**DIRECTIONS**
Filter the entries for lines with the word "định".

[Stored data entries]
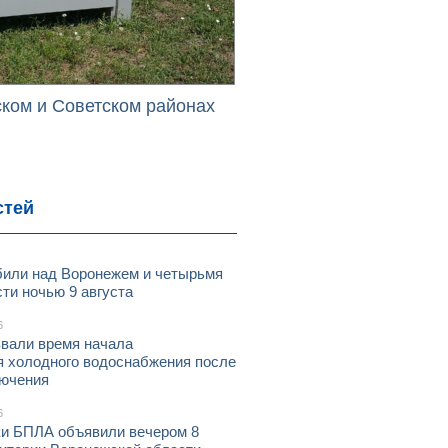
ском и Советском районах
стей
или над Воронежем и четырьмя
ти ночью 9 августа
6
звали время начала
я холодного водоснабжения после
лючения
6
ки БПЛА объявили вечером 8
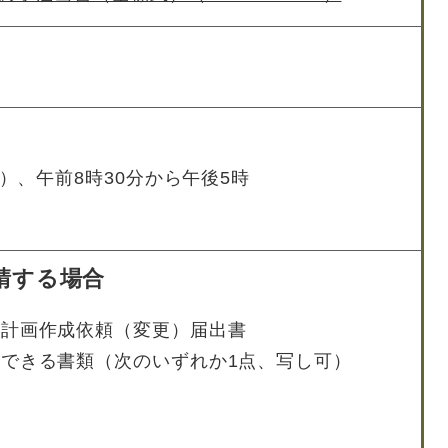
）、午前8時30分から午後5時
請する場合
ス計画作成依頼（変更）届出書
できる書類（次のいずれか1点、写し可）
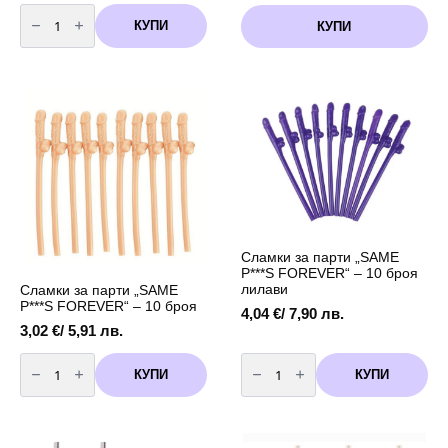
количество
за
КУПИ
КУПИ
Сламкa
за
парти
"BRIDE"
Сламки за парти „SAME
P***S FOREVER“ – 10 броя
лилави
Сламки за парти „SAME
P***S FOREVER“ – 10 броя
4,04
€
/ 7,90 лв.
3,02
€
/ 5,91 лв.
количество
количество
за
за
КУПИ
КУПИ
Сламки
Сламки
за
за
парти
парти
"SAME
"SAME
P***S
P***S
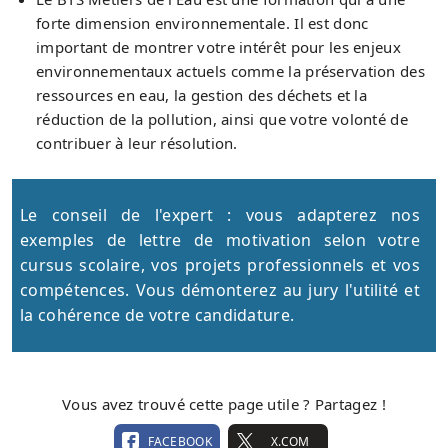
forte dimension environnementale. Il est donc
important de montrer votre intérêt pour les enjeux
environnementaux actuels comme la préservation des
ressources en eau, la gestion des déchets et la
réduction de la pollution, ainsi que votre volonté de
contribuer à leur résolution.
Le conseil de l'expert : vous adapterez nos
exemples de lettre de motivation selon votre
cursus scolaire, vos projets professionnels et vos
compétences. Vous démonterez au jury l'utilité et
la cohérence de votre candidature.
Vous avez trouvé cette page utile ? Partagez !
FACEBOOK
X.COM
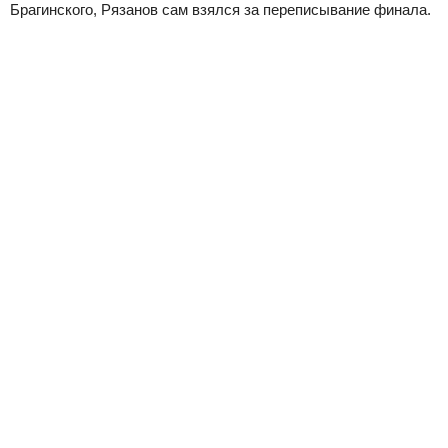
Брагинского, Рязанов сам взялся за переписывание финала.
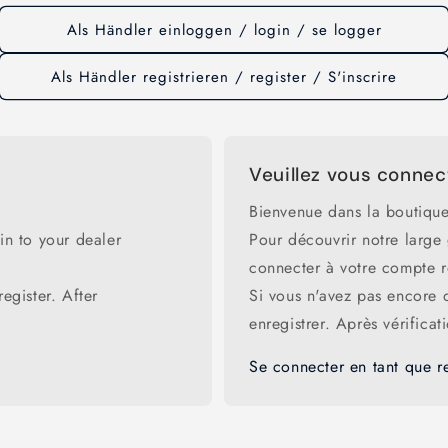
Als Händler einloggen / login / se logger
Als Händler registrieren / register / S'inscrire
Veuillez vous connec
Bienvenue dans la boutique
in to your dealer
Pour découvrir notre large
connecter à votre compte 
egister. After
Si vous n'avez pas encore
enregistrer. Après vérifica
Se connecter en tant que r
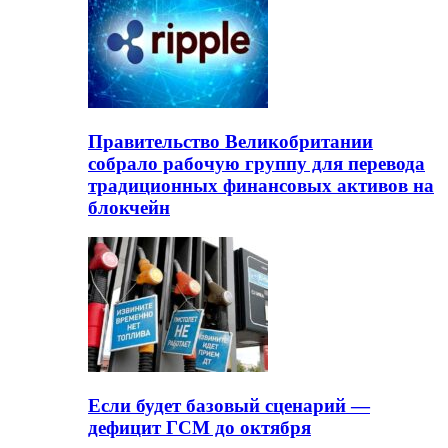
Правительство Великобритании
собрало рабочую группу для перевода
традиционных финансовых активов на
блокчейн
Если будет базовый сценарий —
дефицит ГСМ до октября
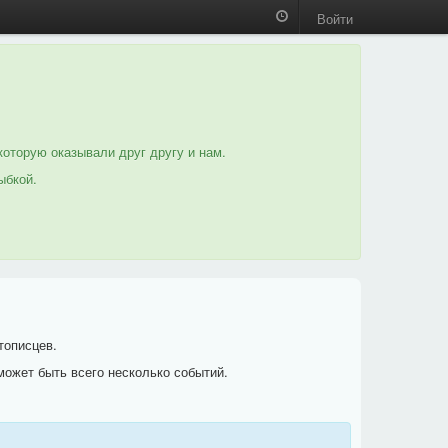
Войти
которую оказывали друг другу и нам.
ыбкой.
тописцев.
может быть всего несколько событий.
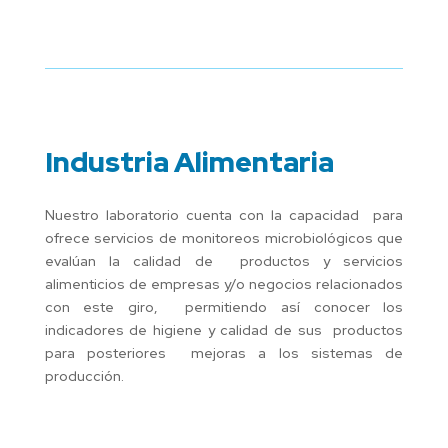
Industria Alimentaria
Nuestro laboratorio cuenta con la capacidad para
ofrece servicios de monitoreos microbiológicos que
evalúan la calidad de productos y servicios
alimenticios de empresas y/o negocios relacionados
con este giro, permitiendo así conocer los
indicadores de higiene y calidad de sus productos
para posteriores mejoras a los sistemas de
producción.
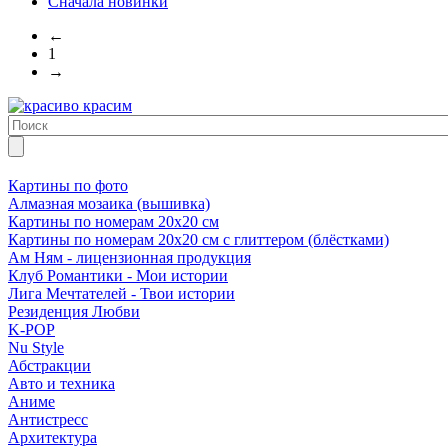
Сначала новинки
←
1
→
Картины по фото
Алмазная мозаика (вышивка)
Картины по номерам 20х20 см
Картины по номерам 20х20 см с глиттером (блёстками)
Ам Ням - лицензионная продукция
Клуб Романтики - Мои истории
Лига Мечтателей - Твои истории
Резиденция Любви
K-POP
Nu Style
Абстракции
Авто и техника
Аниме
Антистресс
Архитектура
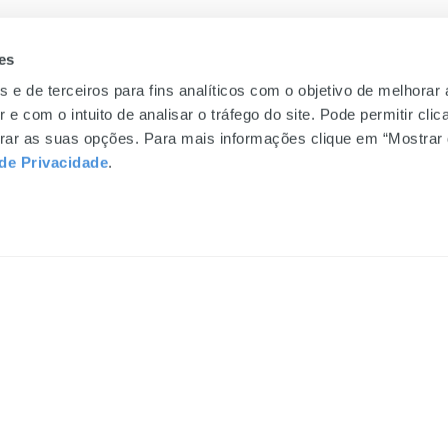
es
s e de terceiros para fins analíticos com o objetivo de melhorar
 e com o intuito de analisar o tráfego do site. Pode permitir cli
gurar as suas opções. Para mais informações clique em “Mostrar 
 de Privacidade
.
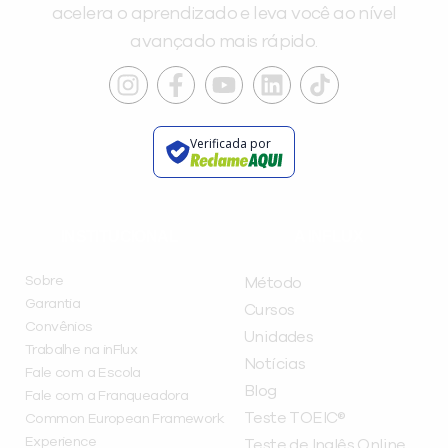
acelera o aprendizado e leva você ao nível
avançado mais rápido.
Verificada por
INSTITUCIONAL
A INFLUX
Sobre
Método
Garantia
Cursos
Convênios
Unidades
Trabalhe na inFlux
Notícias
Fale com a Escola
Blog
Fale com a Franqueadora
Teste TOEIC®
Common European Framework
Experience
Teste de Inglês Online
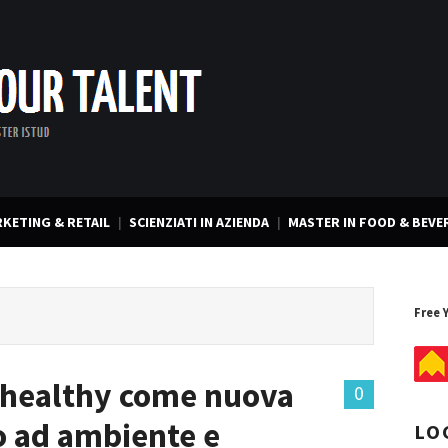
KETING & RETAIL
SCIENZIATI IN AZIENDA
MASTER IN FOOD & BEVE
Free 
e healthy come nuova
0
o ad ambiente e
LO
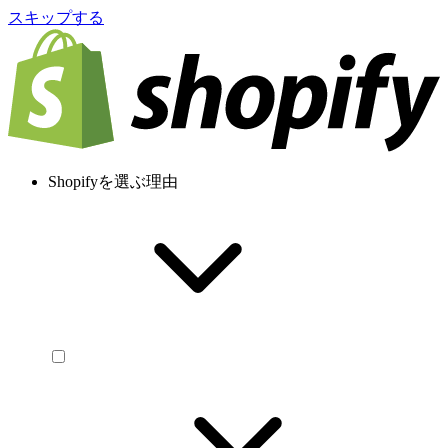
スキップする
Shopifyを選ぶ理由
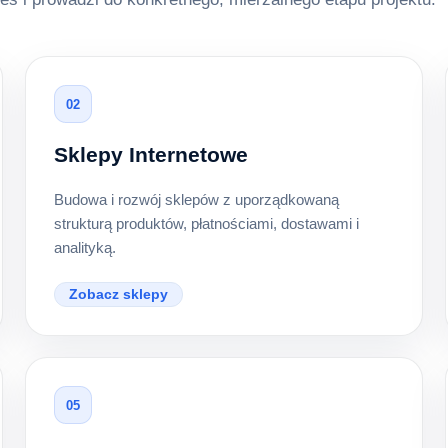
02
Sklepy Internetowe
Budowa i rozwój sklepów z uporządkowaną
strukturą produktów, płatnościami, dostawami i
analityką.
Zobacz sklepy
05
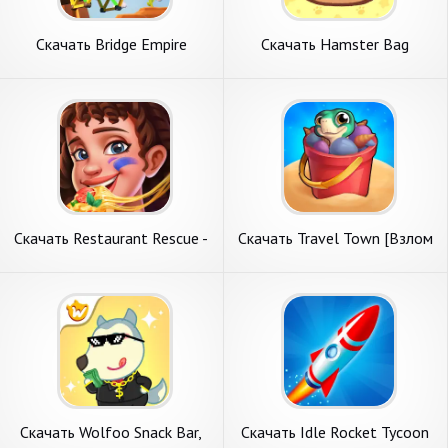
Скачать Bridge Empire
Скачать Hamster Bag
Tycoon [Взлом Бесконечные
Factory : Tycoon [Взлом
монеты] APK на Андроид
Бесконечные монеты] APK
на Андроид
Скачать Restaurant Rescue -
Скачать Travel Town [Взлом
Food Games [Взлом
Много монет] APK на
Бесконечные монеты] APK
Андроид
на Андроид
Скачать Wolfoo Snack Bar,
Скачать Idle Rocket Tycoon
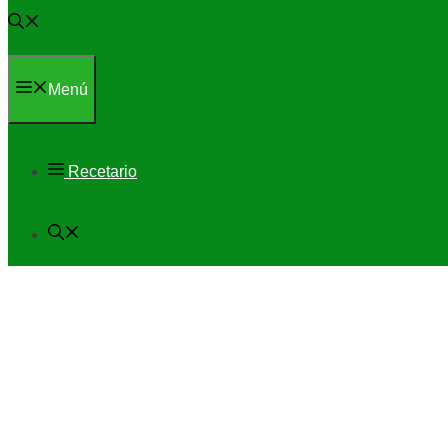
Menú
Recetario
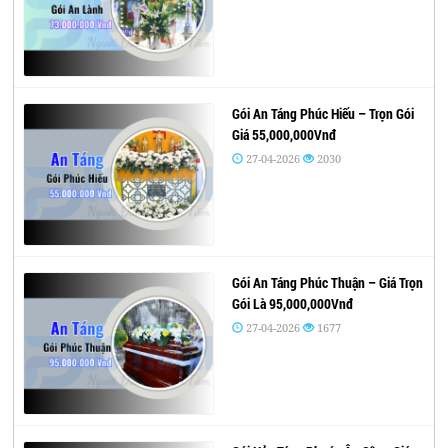
Gói An Táng Phúc Hiếu – Trọn Gói
Giá 55,000,000Vnđ
27-04-2026
2030
Gói An Táng Phúc Thuận – Giá Trọn
Gói Là 95,000,000Vnđ
27-04-2026
1677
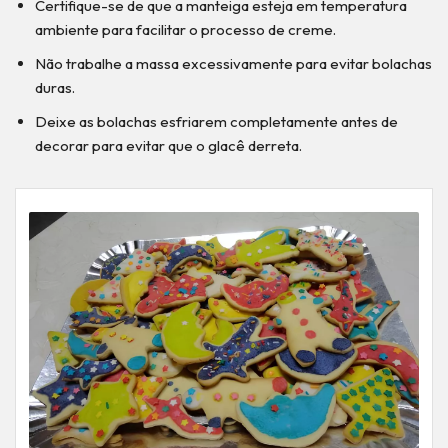
Certifique-se de que a manteiga esteja em temperatura
ambiente para facilitar o processo de creme.
Não trabalhe a massa excessivamente para evitar bolachas
duras.
Deixe as bolachas esfriarem completamente antes de
decorar para evitar que o glacê derreta.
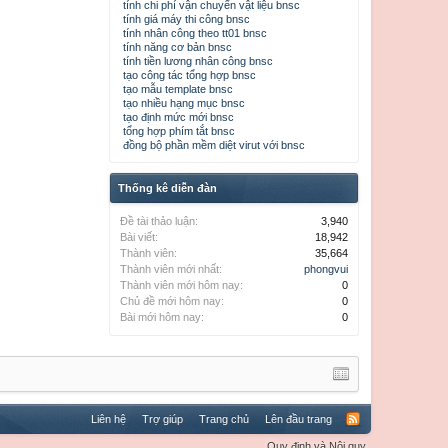
tính chi phí vận chuyển vật liệu bnsc
tính giá máy thi công bnsc
tính nhân công theo tt01 bnsc
tính năng cơ bản bnsc
tính tiền lương nhân công bnsc
tạo công tác tổng hợp bnsc
tạo mẫu template bnsc
tạo nhiều hạng mục bnsc
tạo định mức mới bnsc
tổng hợp phím tắt bnsc
đồng bộ phần mềm diệt virut với bnsc
Thống kê diễn đàn
Đề tài thảo luận:
3,940
Bài viết:
18,942
Thành viên:
35,664
Thành viên mới nhất:
phongvui
Thành viên mới hôm nay:
0
Chủ đề mới hôm nay:
0
Bài mới hôm nay:
0
Liên hệ
Trợ giúp
Trang chủ
Lên đầu trang
Quy định và Nội quy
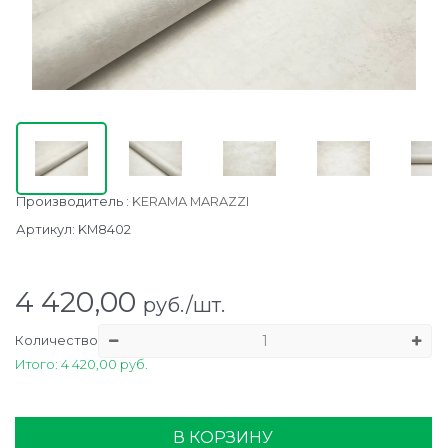
Производитель
:
KERAMA MARAZZI
Артикул:
KM8402
4 420,00
руб./шт.
Количество
Итого: 4 420,00 руб.
В КОРЗИНУ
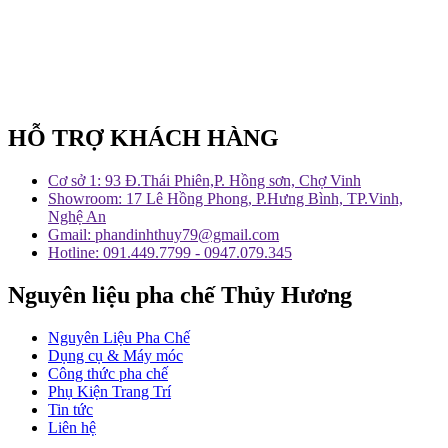
HỖ TRỢ KHÁCH HÀNG
Cơ sở 1: 93 Đ.Thái Phiên,P. Hồng sơn, Chợ Vinh
Showroom: 17 Lê Hồng Phong, P.Hưng Bình, TP.Vinh,
Nghệ An
Gmail: phandinhthuy79@gmail.com
Hotline: 091.449.7799 - 0947.079.345
Nguyên liệu pha chế Thủy Hương
Nguyên Liệu Pha Chế
Dụng cụ & Máy móc
Công thức pha chế
Phụ Kiện Trang Trí
Tin tức
Liên hệ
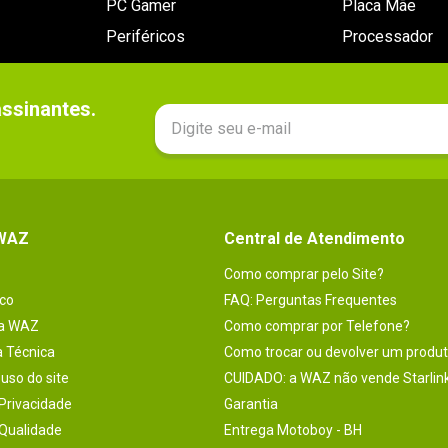
PC Gamer
Placa Mãe
Periféricos
Processador
sinantes.

 WAZ
Central de Atendimento
Como comprar pelo Site?
co
FAQ: Perguntas Frequentes
na WAZ
Como comprar por Telefone?
a Técnica
Como trocar ou devolver um produ
uso do site
CUIDADO: a WAZ não vende Starlin
 Privacidade
Garantia
 Qualidade
Entrega Motoboy - BH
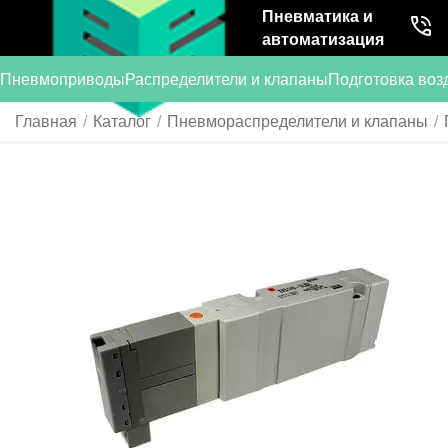
Пневматика и
автоматизация
Пневмоприводы
Распределители и клапаны
Подготовка воз
Главная
/
Каталог
/
Пневмораспределители и клапаны
/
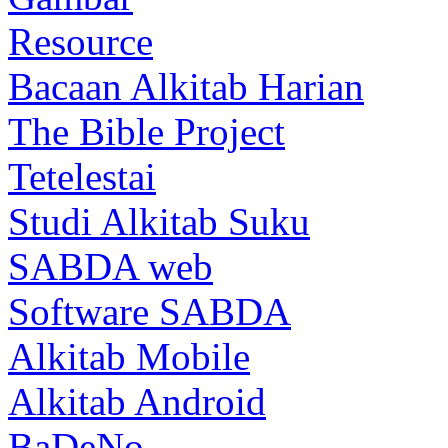
Resource
Bacaan Alkitab Harian
The Bible Project
Tetelestai
Studi Alkitab Suku
SABDA web
Software SABDA
Alkitab Mobile
Alkitab Android
BaDeNo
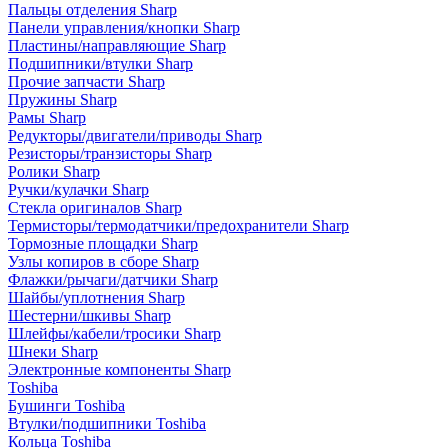
Пальцы отделения Sharp
Панели управления/кнопки Sharp
Пластины/направляющие Sharp
Подшипники/втулки Sharp
Прочие запчасти Sharp
Пружины Sharp
Рамы Sharp
Редукторы/двигатели/приводы Sharp
Резисторы/транзисторы Sharp
Ролики Sharp
Ручки/кулачки Sharp
Стекла оригиналов Sharp
Термисторы/термодатчики/предохранители Sharp
Тормозные площадки Sharp
Узлы копиров в сборе Sharp
Флажки/рычаги/датчики Sharp
Шайбы/уплотнения Sharp
Шестерни/шкивы Sharp
Шлейфы/кабели/тросики Sharp
Шнеки Sharp
Электронные компоненты Sharp
Toshiba
Бушинги Toshiba
Втулки/подшипники Toshiba
Кольца Toshiba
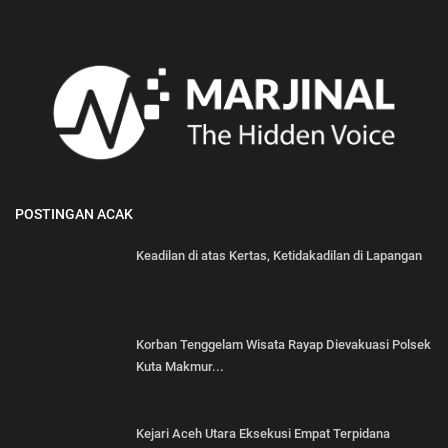
POSTINGAN ACAK
Keadilan di atas Kertas, Ketidakadilan di Lapangan
Korban Tenggelam Wisata Rayap Dievakuasi Polsek
Kuta Makmur...
Kejari Aceh Utara Eksekusi Empat Terpidana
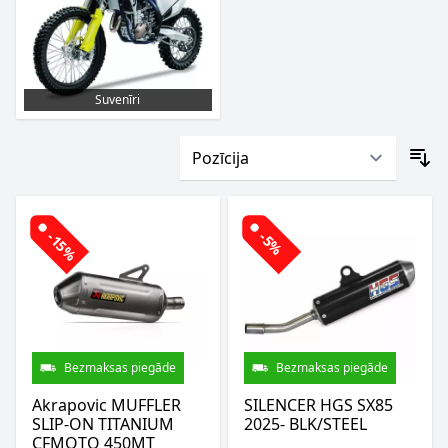
Suvenīri
-15%
-5%
Bezmaksas piegāde
Bezmaksas piegāde
Akrapovic MUFFLER
SILENCER HGS SX85
SLIP-ON TITANIUM
2025- BLK/STEEL
CFMOTO 450MT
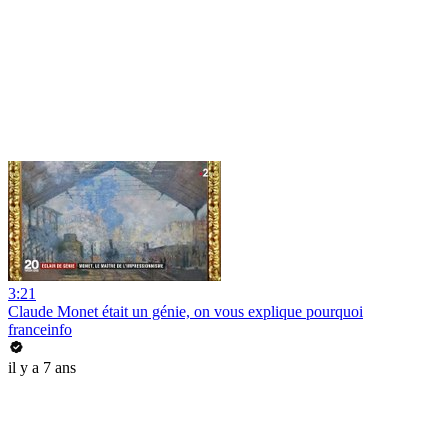
3:21
Claude Monet était un génie, on vous explique pourquoi
franceinfo
il y a 7 ans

**ANSWER**
tạo định mức mới bnsc
Quy định và Nội quy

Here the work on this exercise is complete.